DIY Acid Stain
Concrete floors, while durable, can leave much to be desired when it comes to their appearance and their ability to tie in with the rest of your home’s decor. Fortunately, plain concrete floors can be customized by adding an acid stain which can darken and even marbleize the surface to meet your decorating preferences. Applying an acid stain to a concrete floor can is relatively simple and can be easily accomplished with the right supplies.
Things You’ll Need:
Concrete acid stain
2 gallon spray pump
Standard paint roller
Wet/dry vacuum cleaner
push broom with no metal components
Five gallon bucket or container
Roll of postal parchment paper
Protect your walls and baseboards to prevent acid damage and discoloration. To do this, simply use your blue painter’s tape to completely cover the baseboards in the room you will be staining. Once your baseboards are covered, use your postal parchment and your painters tape to cover the walls. Postal paper is relatively wide so one piece for each wall for the area over the baseboard should cover it. The wall does not need to be completely covered as this process is simply to protect the walls from splashing acid which can damage your paint.

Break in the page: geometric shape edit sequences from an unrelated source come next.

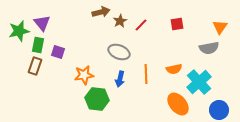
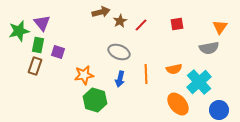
green hexagon: moved 2 px left, 1 px down; rotated 10 degrees clockwise
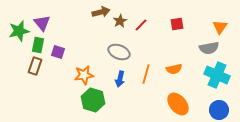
orange line: rotated 18 degrees clockwise
cyan cross: moved 18 px right, 7 px up; rotated 25 degrees counterclockwise
green hexagon: moved 2 px left
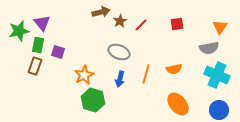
orange star: rotated 18 degrees counterclockwise
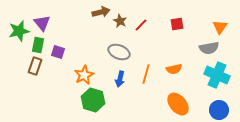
brown star: rotated 16 degrees counterclockwise
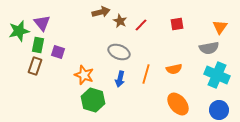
orange star: rotated 24 degrees counterclockwise
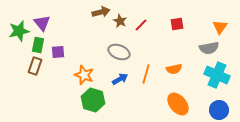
purple square: rotated 24 degrees counterclockwise
blue arrow: rotated 133 degrees counterclockwise
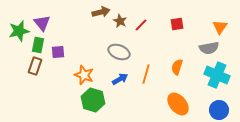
orange semicircle: moved 3 px right, 2 px up; rotated 119 degrees clockwise
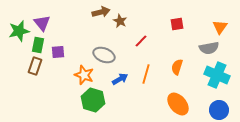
red line: moved 16 px down
gray ellipse: moved 15 px left, 3 px down
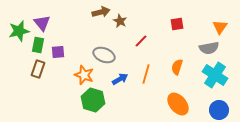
brown rectangle: moved 3 px right, 3 px down
cyan cross: moved 2 px left; rotated 10 degrees clockwise
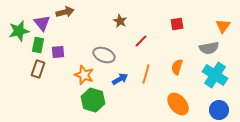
brown arrow: moved 36 px left
orange triangle: moved 3 px right, 1 px up
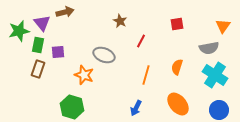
red line: rotated 16 degrees counterclockwise
orange line: moved 1 px down
blue arrow: moved 16 px right, 29 px down; rotated 147 degrees clockwise
green hexagon: moved 21 px left, 7 px down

Remove any excess dirt from the floor surface before beginning the staining process. Using a push broom, sweep any dirt and debris from the floor, starting at the corners and working towards the middle. Once the dirt is piled up in the center of the room, use your wet/dry vacuum to remove it from the area. Debris left on the floor can cause odd effects in your stain so be sure to remove as much of the dirt as possible.
Prepare your stain mix for use. The stain should be mixed in a ratio of one part stain to four parts water and the amount you premix will directly depend on the size of the room to be stained. To mix the solution, fill your five gallon bucket with water before measuring and adding the appropriate amount of stain solution. Acid stain should always be added to the water last because it will help prevent splashing and will also help you control the darkness of the stain you are mixing.

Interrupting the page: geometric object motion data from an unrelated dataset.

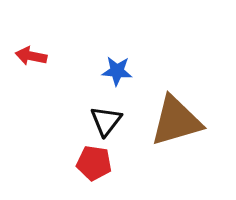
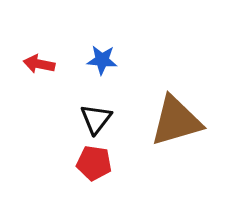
red arrow: moved 8 px right, 8 px down
blue star: moved 15 px left, 11 px up
black triangle: moved 10 px left, 2 px up
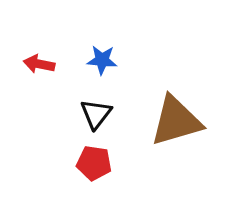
black triangle: moved 5 px up
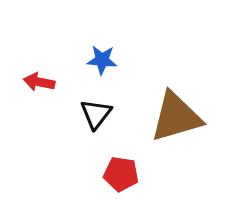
red arrow: moved 18 px down
brown triangle: moved 4 px up
red pentagon: moved 27 px right, 11 px down
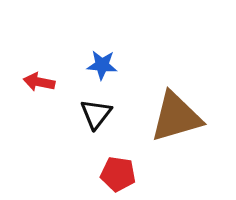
blue star: moved 5 px down
red pentagon: moved 3 px left
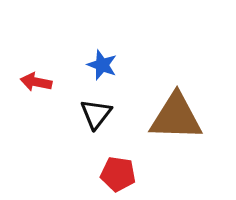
blue star: rotated 16 degrees clockwise
red arrow: moved 3 px left
brown triangle: rotated 18 degrees clockwise
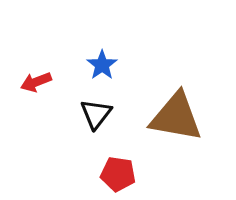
blue star: rotated 16 degrees clockwise
red arrow: rotated 32 degrees counterclockwise
brown triangle: rotated 8 degrees clockwise
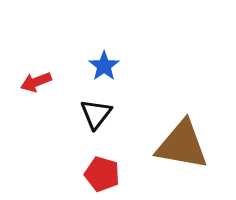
blue star: moved 2 px right, 1 px down
brown triangle: moved 6 px right, 28 px down
red pentagon: moved 16 px left; rotated 8 degrees clockwise
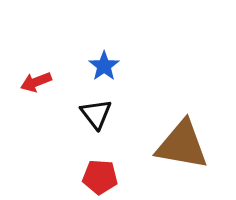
black triangle: rotated 16 degrees counterclockwise
red pentagon: moved 2 px left, 3 px down; rotated 12 degrees counterclockwise
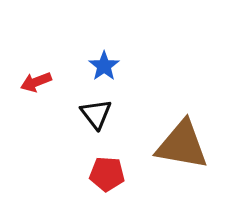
red pentagon: moved 7 px right, 3 px up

Apply the acid stain mixture to the concrete floor using your pump sprayer. Carefully lift your five gallon bucket and fill the tank on your pump sprayer to ready it for use. There are a variety of sprayers that will work for this purpose but make sure to use one that has only plastic parts as the hydrochloric acid will react violently with metal. Begin applying the stain by spraying the entire floor in a circular fashion. Spray each area of the floor until it is thoroughly wet but avoid over spraying and leaving puddles as this will cause odd etching and patterns in the stain. Once the entire floor has been sprayed with the stain, allow the floor to sit untouched to dry for an hour before repeating the spraying process for a second coat.
Once your second coat (or third depending on preference) has dried, you will need to neutralize the hydrochloric acid in the stain so that it is no longer potent and harmful. To do this, mix a solution of one part ammonia to four parts water and pour into the tank of your spray pump. Spray the solution and thoroughly soak the entire concrete floor but avoid over-spraying and creating puddles. Allow a few hours for the solution to dry on the floor.
Clean the floor to prepare the concrete for sealing solution. Once your ammonia spray has dried, use a clean mop and your wet/dry vacuum to remove any excess water on the floor. Avoid using used mops and brooms because they tend to spread dirt and water instead of picking it up and absorbing it.
Apply a clear gloss concrete sealing solution to protect the stain from wear. Concrete seal comes in several different varieties and can be purchased easily at your local hardware store. Follow the mixing instructions on the package and then, using a standard paint roller, roll on an even coat of sealant to the entire stained area. In most cases you will get the best result with two coats of sealant, so allow a few hours for drying in between the application of the first and second coats. Once the second coat has been rolled, leave the room unattended for an entire day before removing the protective wall and baseboard coverings. At this time the room should be fully functional again and you can begin bringing furniture back in and resume activities as normal.
-Concrete acid stain contains hydrochloric acid which is highly dangerous to the skin. Be sure to wear adequate protective clothing and equipment while working with this chemical.
-The chemicals used in this process all put off fumes that can be potentially hazardous when inhaled. This project should be completed in a well ventilated area to avoid accidental poisoning.